Ren n'avait jamais vu une femme comme elle. La quarantaine, une peau aussi pâle que la Lune, des cheveux longs et dégradés couleur bleu roi, des yeux rubis, des cils rouges, rien que ces couleurs ne rentraient pas trop dans les normes. Sur sa tête s'élevait des cornes blanches, entre lesquelles était tissé une toile d'araignée, littéralement. D'ailleurs la bestiole était tranquillement posée dessus, dans un repli de corne. Le plus étonnant était la queue de dragon blanc et argent qui dépassait du pantalon tailleur de la femme.

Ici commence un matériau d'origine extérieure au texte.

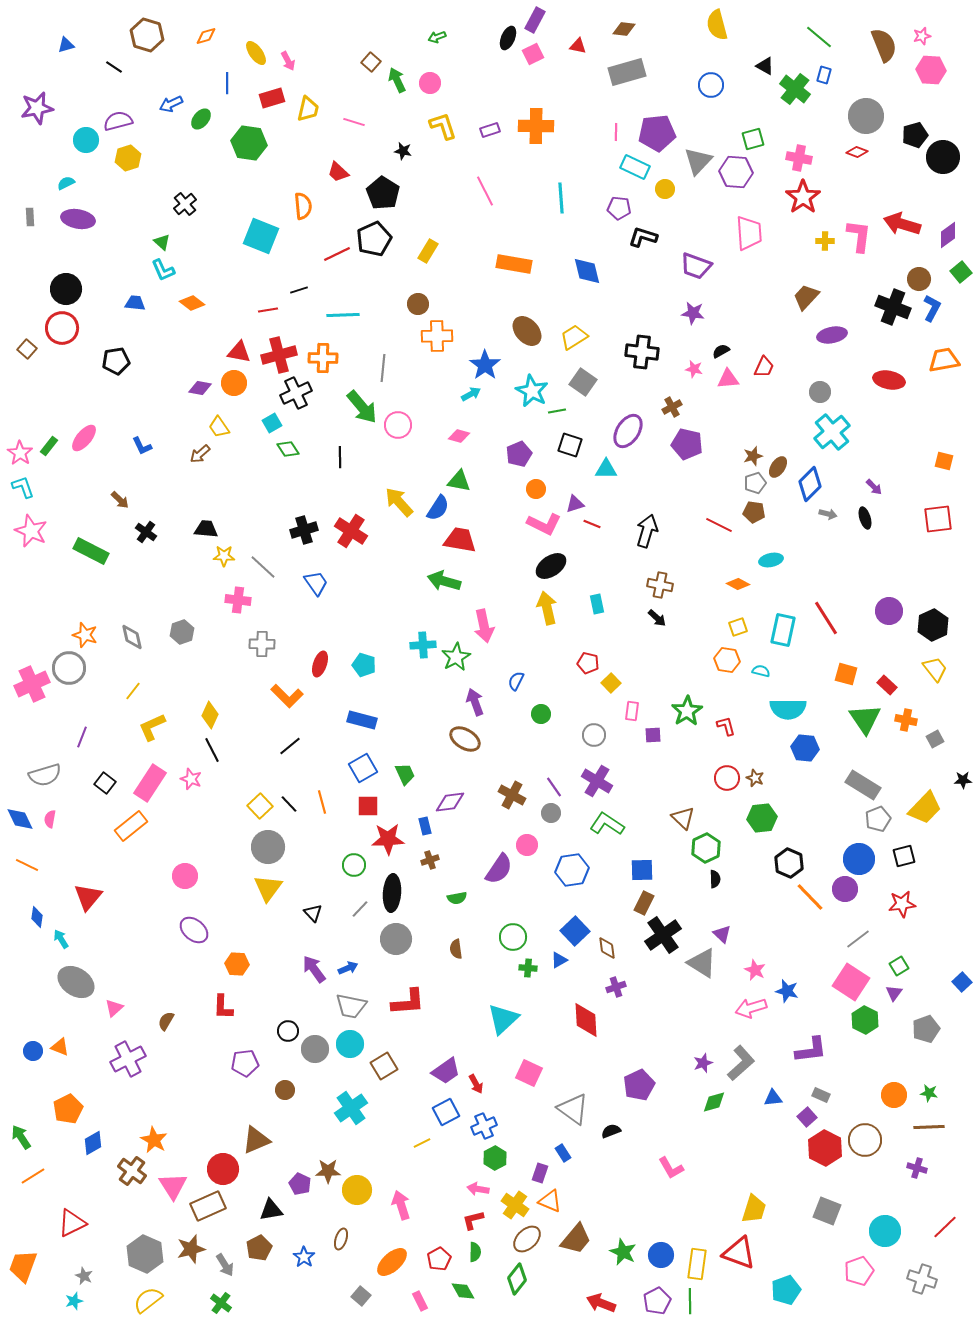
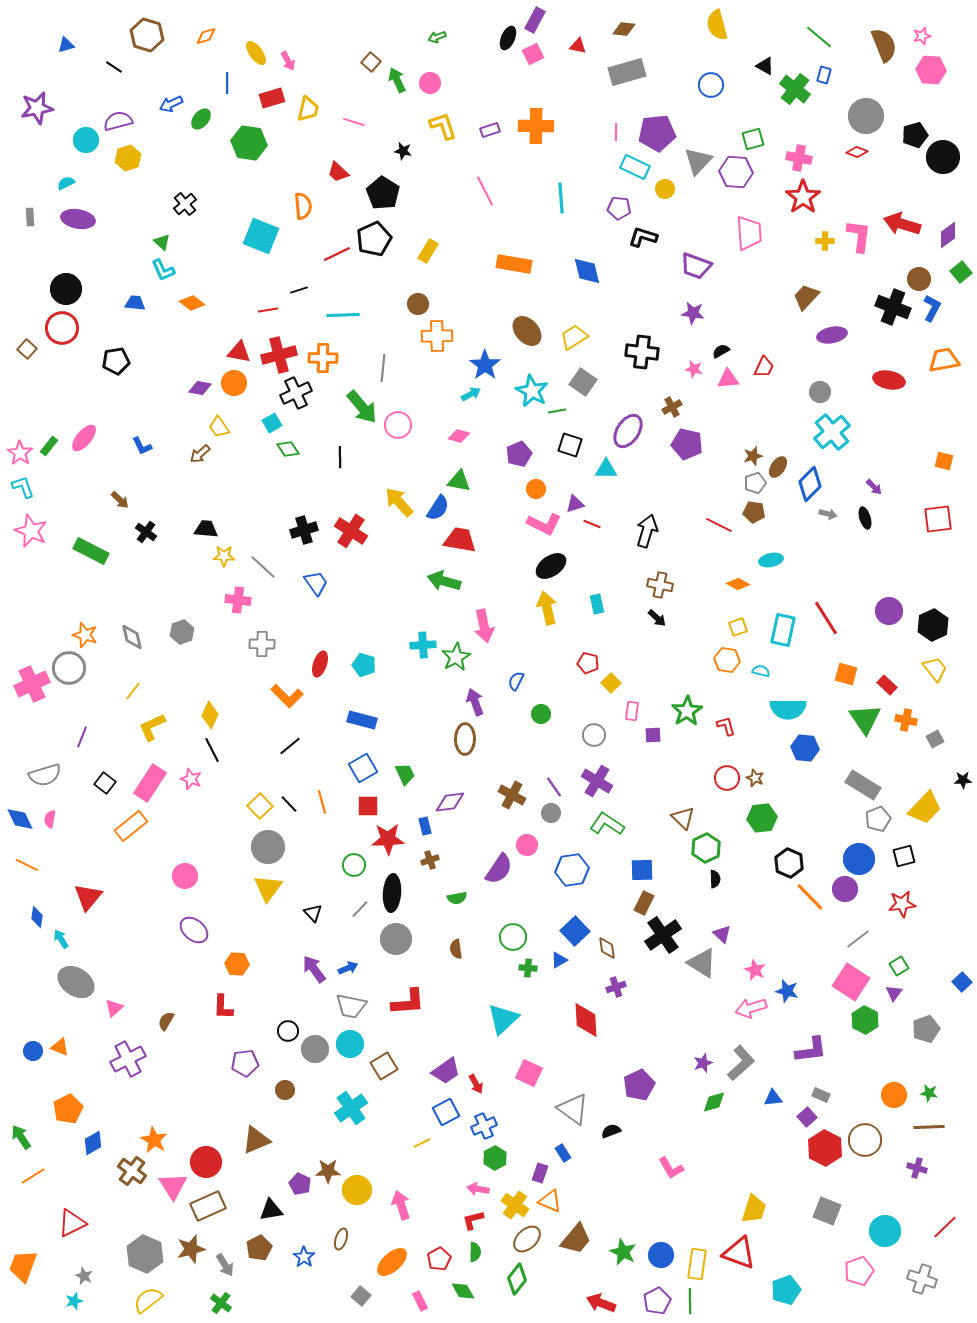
brown ellipse at (465, 739): rotated 60 degrees clockwise
red circle at (223, 1169): moved 17 px left, 7 px up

- Elle ressemble pas à une humaine ou à une démone... Tu crois que c'est une hybride ? demanda Matt en filant un coup de coude à Ren.
- Aucune idée je suis pas anthropologue, rétorqua le brun.
- Elle a une araignée entre les cornes ou c'est moi ?? glapit Angèle à voix basse.
- Non c'est pas toi, répondit Gabi.
- Ben on voit pas ça tous les jours en tous cas. La directrice a dit qu'elle allait aider Coco. C'est une nouvelle infirmière vous croyez ? demanda Matt.
- Ferme la, ils vont le dire, soupira Sarah.
La femme aux cheveux bleus monta sur l'estrade et se plaça en ligne à côté des professeurs. Mains élégamment croisées devant elle, regard mi clos et tranquille, elle respirait la sérénité. Ses yeux scrutèrent en silence l'assemblée. Elle s'arrêta au niveau de la rangée où se tenaient la bande. Ren n'arrivait pas à déterminer qui elle fixait exactement. L'hybride détourna les yeux avant qu'il ne puisse le savoir.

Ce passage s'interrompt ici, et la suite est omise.